Nel 1992 dopo pochi mesi di libertà venne raggiunto da una nuova ordinanza, ma si diede alla latitanza. Gitto era soprannominato dai compagni di merenda del clan La Torre «il monaco». Il suo mentore pare fosse proprio Augusto La Torre. In carcere non si è mai pentito e insieme a Fragnoli e Gagliardi è un irriducibile. Nel 2011 finì di nuovo nel mirino della Dda con accuse pesantissime, assieme al boss, ex pentito, Augusto La Torre, considerato mandante della morte del biondissimo capozona Donato Pagliuca, detto Renato, appassionato di moto. Era il 14 agosto del 1995. Donato Pagliuca non voleva macchiarsi del duplice omicidio di Mario Santoro e Sebastiano Caterino «per fare un piacere al boss Bidognetti». Pochi giorni prima della sua fine, aveva raccontato il collaboratore Giuseppe Valente «andammo a trovare al mare, io e Piccirillo, Pagliuca con moglie e figlio.

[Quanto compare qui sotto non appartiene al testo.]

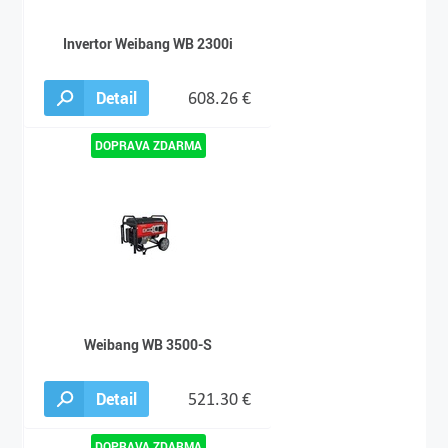
Invertor Weibang WB 2300i
Detail
608.26 €
Weibang WB 3500-S
Detail
521.30 €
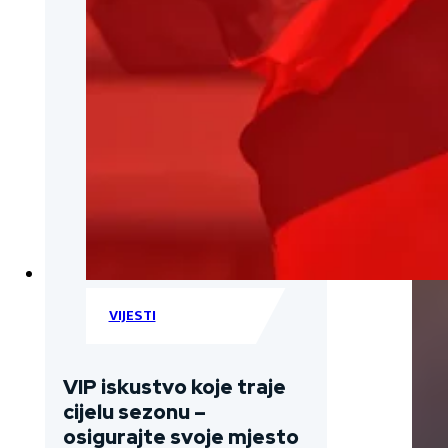
VIJESTI
VIP iskustvo koje traje
cijelu sezonu –
osigurajte svoje mjesto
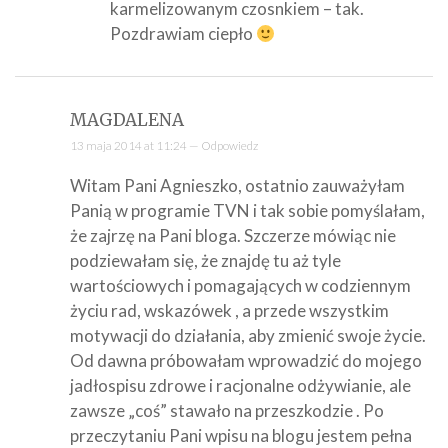
karmelizowanym czosnkiem – tak.
Pozdrawiam ciepło
MAGDALENA
13 maja 2014 at 11:24 —
Odpowiedz
Witam Pani Agnieszko, ostatnio zauważyłam
Panią w programie TVN i tak sobie pomyślałam,
że zajrzę na Pani bloga. Szczerze mówiąc nie
podziewałam się, że znajdę tu aż tyle
wartościowych i pomagających w codziennym
życiu rad, wskazówek , a przede wszystkim
motywacji do działania, aby zmienić swoje życie.
Od dawna próbowałam wprowadzić do mojego
jadłospisu zdrowe i racjonalne odżywianie, ale
zawsze „coś” stawało na przeszkodzie . Po
przeczytaniu Pani wpisu na blogu jestem pełna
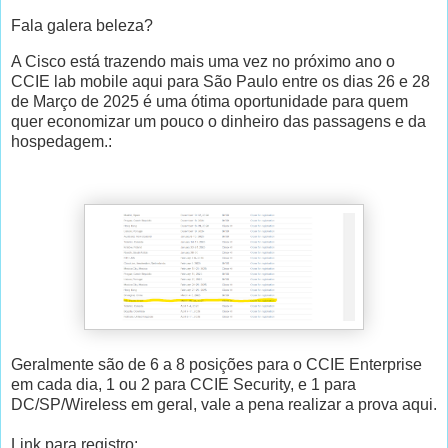
Fala galera beleza?
A Cisco está trazendo mais uma vez no próximo ano o
CCIE lab mobile aqui para São Paulo entre os dias 26 e 28
de Março de 2025 é uma ótima oportunidade para quem
quer economizar um pouco o dinheiro das passagens e da
hospedagem.:
Geralmente são de 6 a 8 posições para o CCIE Enterprise
em cada dia, 1 ou 2 para CCIE Security, e 1 para
DC/SP/Wireless em geral, vale a pena realizar a prova aqui.
Link para registro:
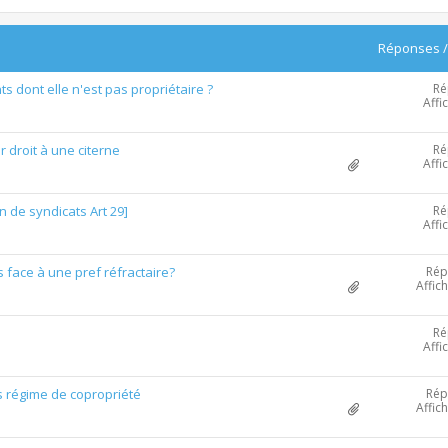
Réponses
Ré
 dont elle n'est pas propriétaire ?
Affi
Ré
r droit à une citerne
Affi
Ré
 de syndicats Art 29]
Affi
Rép
s face à une pref réfractaire?
Affic
Ré
Affi
Rép
us régime de copropriété
Affic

Lo trovammo depresso, con gli occhi lucidi, anche noi ci commuovemmo perché capimmo che c'era realmente pericolo di morte». E così fu. Storia passata. Intanto, per altri delitti Gitto fu arrestato e ha beneficiato delle liberazioni anticipate e permessi premio. In carcere ha imparato a dipingere. Ora è tornato a Mondragone in veste di «artista» lì, nella sua Mondragone, dove potrebbe venire a galla un nuovo clan formato da ex fedelissimi dei Pagliuca e nuove leve, «cani sciolti» che hanno solo bisogno di una guida da cui dipendere.